> WORK INSTRUCTIONS: Transcribe the records that follow in their entirety, omitting any pictures.

> DATA FOR THIS EXERCISE:
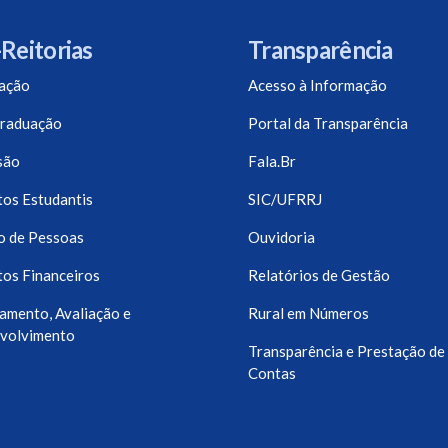
Reitorias
Transparência
ação
Acesso à Informação
raduação
Portal da Transparência
são
Fala.Br
os Estudantis
SIC/UFRRJ
o de Pessoas
Ouvidoria
os Financeiros
Relatórios de Gestão
amento, Avaliação e
Rural em Números
volvimento
Transparência e Prestação de
Contas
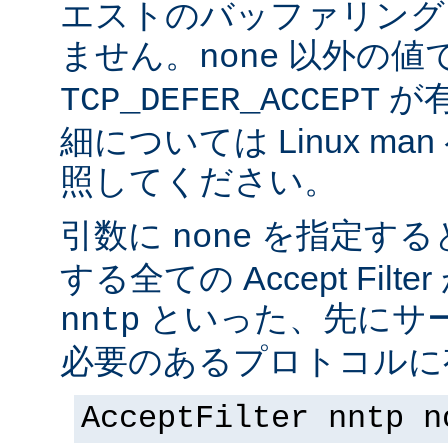
エストのバッファリング
ません。
以外の値
none
が
TCP_DEFER_ACCEPT
細については Linux ma
照してください。
引数に
を指定する
none
する全ての Accept Fil
といった、先にサー
nntp
必要のあるプロトコルに有
AcceptFilter nntp n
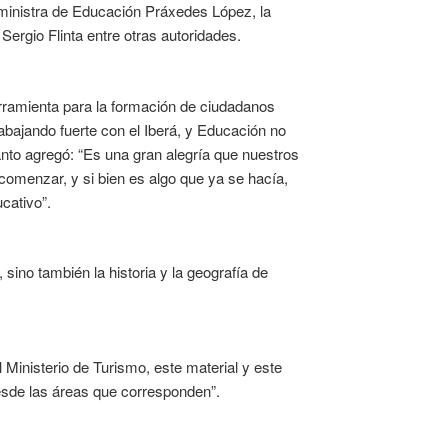
a ministra de Educación Práxedes López, la
 Sergio Flinta entre otras autoridades.
ramienta para la formación de ciudadanos
rabajando fuerte con el Iberá, y Educación no
anto agregó: “Es una gran alegría que nuestros
 comenzar, y si bien es algo que ya se hacía,
cativo”.
sino también la historia y la geografía de
l Ministerio de Turismo, este material y este
sde las áreas que corresponden”.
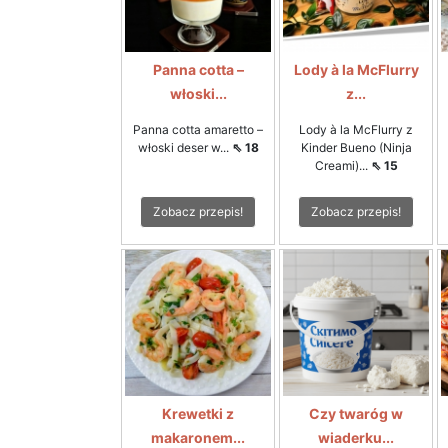
Panna cotta –
Lody à la McFlurry
włoski...
z...
Panna cotta amaretto –
Lody à la McFlurry z
włoski deser w...
⇖ 18
Kinder Bueno (Ninja
Creami)...
⇖ 15
Zobacz przepis!
Zobacz przepis!
Krewetki z
Czy twaróg w
makaronem...
wiaderku...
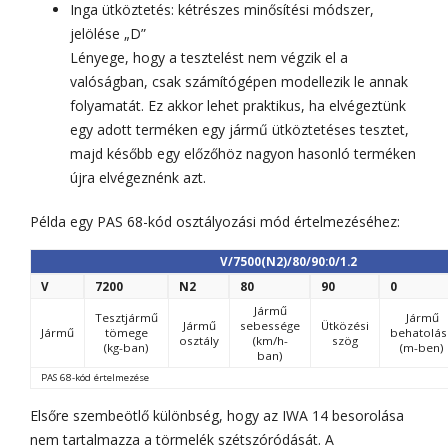
Inga ütköztetés: kétrészes minősítési módszer,
jelölése „D”
Lényege, hogy a tesztelést nem végzik el a
valóságban, csak számítógépen modellezik le annak
folyamatát. Ez akkor lehet praktikus, ha elvégeztünk
egy adott terméken egy jármű ütköztetéses tesztet,
majd később egy előzőhöz nagyon hasonló terméken
újra elvégeznénk azt.
Példa egy PAS 68-kód osztályozási mód értelmezéséhez:
V/7500(N2)/80/90:0/1.2
V
7200
N2
80
90
0
Jármű
Tesztjármű
Jármű
Jármű
sebessége
Ütközési
Jármű
tömege
behatolás
osztály
(km/h-
szög
(kg-ban)
(m-ben)
ban)
PAS 68-kód értelmezése
Elsőre szembeötlő különbség, hogy az IWA 14 besorolása
nem tartalmazza a törmelék szétszóródását. A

> EXERCISE RESPONSE:
Reitorias
Transparência
ação
Acesso à Informação
raduação
Portal da Transparência
são
Fala.Br
os Estudantis
SIC/UFRRJ
o de Pessoas
Ouvidoria
os Financeiros
Relatórios de Gestão
amento, Avaliação e
Rural em Números
volvimento
Transparência e Prestação de
Contas
エストのバッファリング
ません。
以外の値
none
が
TCP_DEFER_ACCEPT
細については Linux ma
照してください。
引数に
を指定する
none
する全ての Accept Fil
といった、先にサー
nntp
必要のあるプロトコルに有
AcceptFilter nntp n
a ministra de Educación Práxedes López, la
 Sergio Flinta entre otras autoridades.
ramienta para la formación de ciudadanos
rabajando fuerte con el Iberá, y Educación no
anto agregó: “Es una gran alegría que nuestros
 comenzar, y si bien es algo que ya se hacía,
cativo”.
sino también la historia y la geografía de
l Ministerio de Turismo, este material y este
sde las áreas que corresponden”.
Panna cotta –
Lody à la McFlurry
włoski...
z...
Panna cotta amaretto –
Lody à la McFlurry z
włoski deser w...
⇖ 18
Kinder Bueno (Ninja
Creami)...
⇖ 15
Zobacz przepis!
Zobacz przepis!
Krewetki z
Czy twaróg w
makaronem...
wiaderku...
Inga ütköztetés: kétrészes minősítési módszer,
jelölése „D”
Lényege, hogy a tesztelést nem végzik el a
valóságban, csak számítógépen modellezik le annak
folyamatát. Ez akkor lehet praktikus, ha elvégeztünk
egy adott terméken egy jármű ütköztetéses tesztet,
majd később egy előzőhöz nagyon hasonló terméken
újra elvégeznénk azt.
Példa egy PAS 68-kód osztályozási mód értelmezéséhez:
V/7500(N2)/80/90:0/1.2
V
7200
N2
80
90
0
Jármű
Tesztjármű
Jármű
Jármű
sebessége
Ütközési
Jármű
tömege
behatolás
osztály
(km/h-
szög
(kg-ban)
(m-ben)
ban)
PAS 68-kód értelmezése
Elsőre szembeötlő különbség, hogy az IWA 14 besorolása
nem tartalmazza a törmelék szétszóródását. A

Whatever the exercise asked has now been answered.